- Education: University of Oklahoma
- Occupation: Aerospace engineer

= Jamey Jacob =

American engineering professor and innovator

Jamey D. Jacob is an American scientist and engineer who holds the Williams Chair and is a Regents Professor in Mechanical and Aerospace Engineering at Oklahoma State University (OSU) and serves as executive director of the Oklahoma Aerospace Institute for Research and Education and various other rulemaking and advisory committees. As of 2023, he is a member of the Federal Aviation Administration's Human Space Flight Occupant Safety Aerospace Rulemaking Committee. Jacob researches advanced air mobility and unmanned aerial vehicles.
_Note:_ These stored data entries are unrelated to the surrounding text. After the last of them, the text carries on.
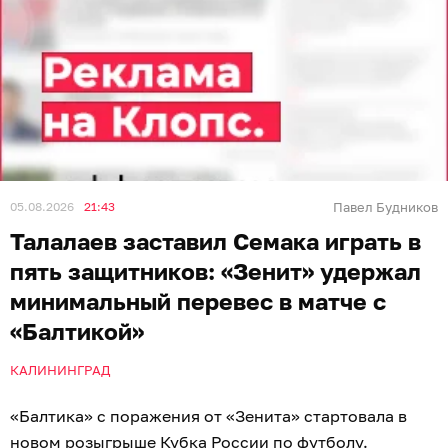
05.08.2026
21:43
Павел Будников
Талалаев заставил Семака играть в
пять защитников: «Зенит» удержал
минимальный перевес в матче с
«Балтикой»
КАЛИНИНГРАД
«Балтика» с поражения от «Зенита» стартовала в
новом розыгрыше Кубка России по футболу.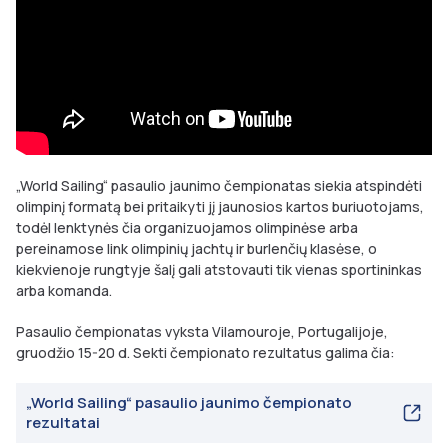
„World Sailing“ pasaulio jaunimo čempionatas siekia atspindėti
olimpinį formatą bei pritaikyti jį jaunosios kartos buriuotojams,
todėl lenktynės čia organizuojamos olimpinėse arba
pereinamose link olimpinių jachtų ir burlenčių klasėse, o
kiekvienoje rungtyje šalį gali atstovauti tik vienas sportininkas
arba komanda.
Pasaulio čempionatas vyksta Vilamouroje, Portugalijoje,
gruodžio 15-20 d. Sekti čempionato rezultatus galima čia:
„World Sailing“ pasaulio jaunimo čempionato
rezultatai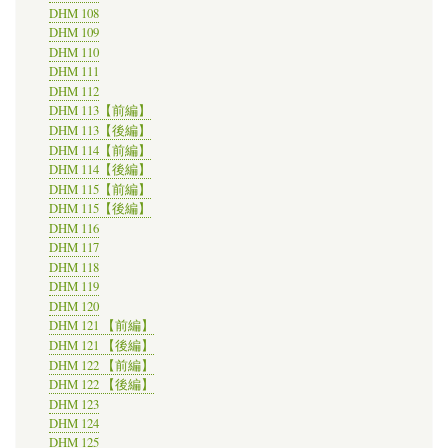
DHM 108
DHM 109
DHM 110
DHM 111
DHM 112
DHM 113【前編】
DHM 113【後編】
DHM 114【前編】
DHM 114【後編】
DHM 115【前編】
DHM 115【後編】
DHM 116
DHM 117
DHM 118
DHM 119
DHM 120
DHM 121 【前編】
DHM 121 【後編】
DHM 122 【前編】
DHM 122 【後編】
DHM 123
DHM 124
DHM 125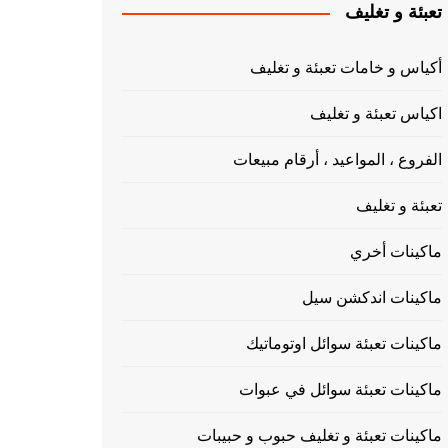
تعبئة و تغليف
أكياس و خامات تعبئة و تغليف
اكياس تعبئة و تغليف
الفروع ، المواعيد ، أرقام مبيعات
تعبئة و تغليف
ماكينات أخري
ماكينات اندكشن سيل
ماكينات تعبئة سوائل اوتوماتيك
ماكينات تعبئة سوائل في عبوات
ماكينات تعبئة و تغليف حبوب و حبيبات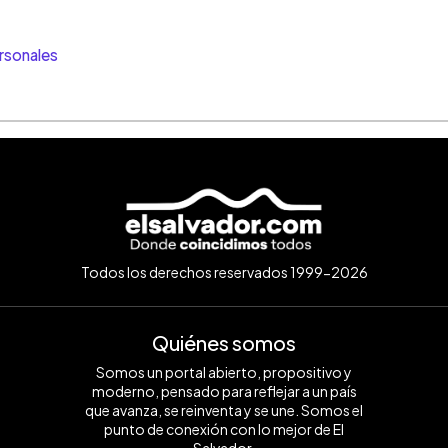
rsonales
Todos los derechos reservados 1999-2026
Quiénes somos
Somos un portal abierto, propositivo y
moderno, pensado para reflejar a un país
que avanza, se reinventa y se une. Somos el
punto de conexión con lo mejor de El
Salvador.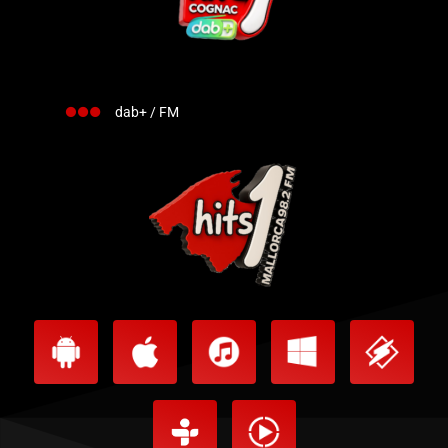
dab+ / FM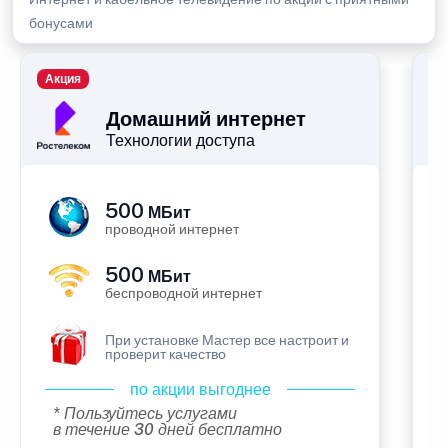
бонусами
Акция
П
Домашний интернет
Технологии доступа
500
МБит
проводной интернет
500
МБит
беспроводной интернет
При установке Мастер все настроит и
проверит качество
по акции выгоднее
* Пользуйтесь услугами
в течение 30 дней бесплатно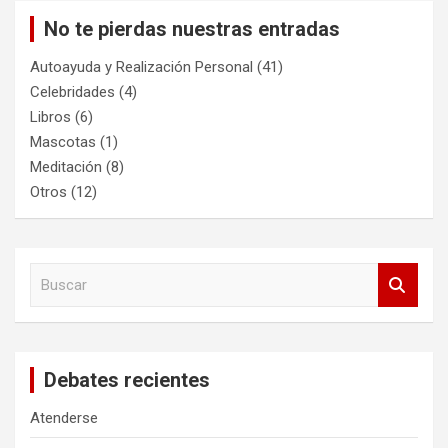
No te pierdas nuestras entradas
Autoayuda y Realización Personal
(41)
Celebridades
(4)
Libros
(6)
Mascotas
(1)
Meditación
(8)
Otros
(12)
B
u
s
c
a
Debates recientes
r
Atenderse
Jacob graduated from the University of Oklahoma where he studied aerospace engineering and received a Ph.D. in mechanical engineering from the University of California, Berkeley. He is a past recipient of the Governor of Kentucky's Award for Research Excellence. In 2010, Jacob was named Oklahoma Innovator of the Year by The Journal Record — along with the Oklahoma City architectural firm of Elliott + Associates — for supporting the design of vertical axis wind turbines to increase the energy efficiency of skyscrapers. In 2022 he was named Executive Director of the Oklahoma Aerospace Institute for Research and Education as well as director for the Counter-UAS Center of Excellence.